Fake or Fortune horror as £100,000 painting burnt to crisp after Fiona Bruce investigation
Reach Daily Express May 14, 2025 04:39 AM

One Leeds businessman thought he'd hit the jackpot when he found a rare early 1900s painting by the legendary Marc Chagall, only to have his dreams go up in smoke after what he thought was a timeless masterpiece was confiscated and destroyed. Frustrated art enthusiast Martin Lang had bought it in 1992 for £100,000 - but ended up with nothing as 's team confirmed it was a cunning forgery.

The painting of a curvy reclining woman, simply titled Nude, was originally created between 1909 and 1910 - and Lang had the shock of his life when he took it on the BBC show Fake Or Fortune and was told it had actually been painted in the 1930s. The early modernist artist, who experimented with cubism and expressionism, could not have been the creator of the version Lang had in his possession, as he'd painted the original more than two decades earlier. The heartbroken owner, realising he'd likely been scammed, sent it to the Chagall committee in France where the painter had lived, for further evaluation.

According to French law, forgeries can be destroyed - and a spokesperson for the committee, which controls the artist's estate, declared she was in "no doubt" that she was looking at a counterfeit.

Scientific testing clarified that the pigments in the paint dated back to much later than the real painting had been made - and after making the pricey purchase, Lang ended up with absolutely nothing.

Asked at the time whether he'd launch a court battle against the destruction of the art, he told the BBC: "I don't see there's a point. It's a lost cause, so I've just said, 'No, it's not worth it.'

"There's no point contesting [it]. It's in France, it's a French court, they will come back on their side. It's a terrible shame."

Chagall had Russian roots - and art dealer James Butterwick, who specialises in paintings from that country, has claimed that over 90 per cent of the art on the Russian market is fake.

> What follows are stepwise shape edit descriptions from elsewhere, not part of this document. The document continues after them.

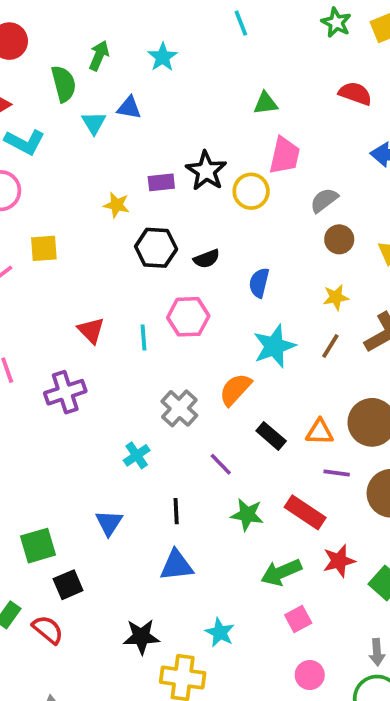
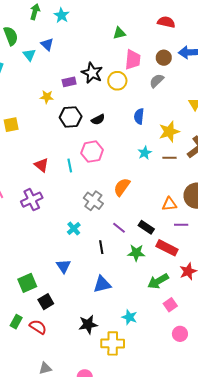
green arrow: (99, 56) -> (35, 12), moved
blue triangle: (129, 108) -> (47, 44), turned 40
brown circle: (339, 239) -> (164, 58), moved
blue semicircle: (259, 283) -> (139, 116), moved
yellow star: (336, 297) -> (169, 132), size x1.5
cyan star: (274, 346) -> (145, 153), moved, size x0.6
brown line: (330, 346) -> (170, 158), turned 64
black rectangle: (271, 436) -> (146, 227), moved
black line: (176, 511) -> (101, 247), moved

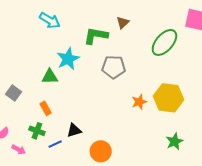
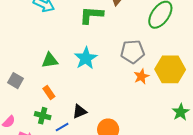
cyan star: (68, 59) -> (86, 58), moved
gray pentagon: (114, 67) -> (133, 52), moved

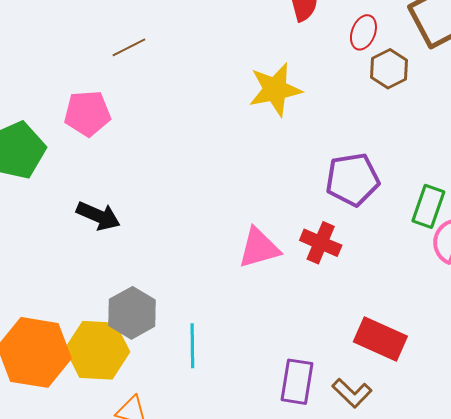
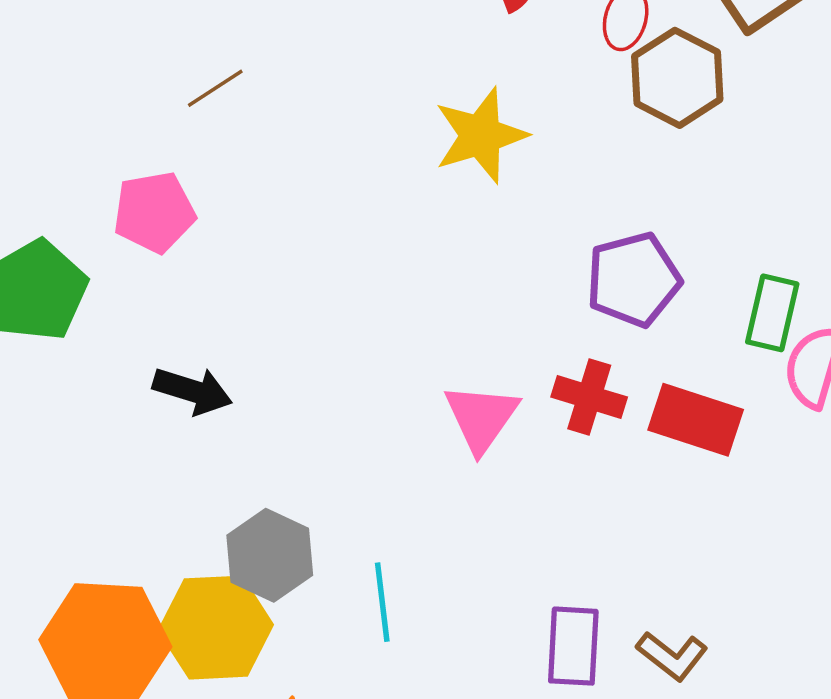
brown hexagon: (389, 69) -> (677, 78), size x1.4
pink triangle: (259, 248) -> (481, 418), turned -33
red rectangle: (380, 339) -> (696, 420), moved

Lang had been keen to keep the worthless painting as a "memento" and had proposed to the committee that they could mark the back of it with the words "Forgery" to prevent its resale and then send it back to him.

However, they stood firm and it ended up being burnt to a crisp after it was set on fire.

Despite the tragedy of the occasion, there have been times when paintings thought to be fake were discovered to be real, too, with Edgar Degas' Danseuse Bleue consequently being upgraded in price from a few hundred pounds to over £500,000.